[Data records]
- - - -

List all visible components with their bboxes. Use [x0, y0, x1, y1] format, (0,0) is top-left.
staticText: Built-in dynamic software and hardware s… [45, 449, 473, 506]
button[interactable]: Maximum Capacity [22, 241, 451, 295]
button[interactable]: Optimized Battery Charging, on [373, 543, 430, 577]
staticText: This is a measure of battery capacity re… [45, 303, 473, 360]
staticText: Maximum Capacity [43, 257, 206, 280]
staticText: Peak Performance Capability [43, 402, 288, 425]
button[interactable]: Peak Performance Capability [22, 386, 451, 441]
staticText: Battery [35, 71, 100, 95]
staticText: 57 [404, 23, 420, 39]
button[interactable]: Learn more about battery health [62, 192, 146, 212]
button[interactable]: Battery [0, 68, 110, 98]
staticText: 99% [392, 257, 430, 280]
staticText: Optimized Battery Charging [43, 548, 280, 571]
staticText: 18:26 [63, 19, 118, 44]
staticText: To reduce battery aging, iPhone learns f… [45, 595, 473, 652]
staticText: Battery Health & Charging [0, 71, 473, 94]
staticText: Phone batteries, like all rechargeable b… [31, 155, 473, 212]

- - - -

> _Your assignment_: Exactly reproduce every line of the records.

> _Written response_:
List all visible components with their bboxes. Use [x0, y0, x1, y1] format, (0,0) is top-left.
staticText: Built-in dynamic software and hardware s… [45, 449, 473, 506]
button[interactable]: Maximum Capacity [22, 241, 451, 295]
button[interactable]: Optimized Battery Charging, on [373, 543, 430, 577]
staticText: This is a measure of battery capacity re… [45, 303, 473, 360]
staticText: Maximum Capacity [43, 257, 206, 280]
staticText: Peak Performance Capability [43, 402, 288, 425]
button[interactable]: Peak Performance Capability [22, 386, 451, 441]
staticText: Battery [35, 71, 100, 95]
staticText: 57 [404, 23, 420, 39]
button[interactable]: Learn more about battery health [62, 192, 146, 212]
button[interactable]: Battery [0, 68, 110, 98]
staticText: 99% [392, 257, 430, 280]
staticText: Optimized Battery Charging [43, 548, 280, 571]
staticText: 18:26 [63, 19, 118, 44]
staticText: To reduce battery aging, iPhone learns f… [45, 595, 473, 652]
staticText: Battery Health & Charging [0, 71, 473, 94]
staticText: Phone batteries, like all rechargeable b… [31, 155, 473, 212]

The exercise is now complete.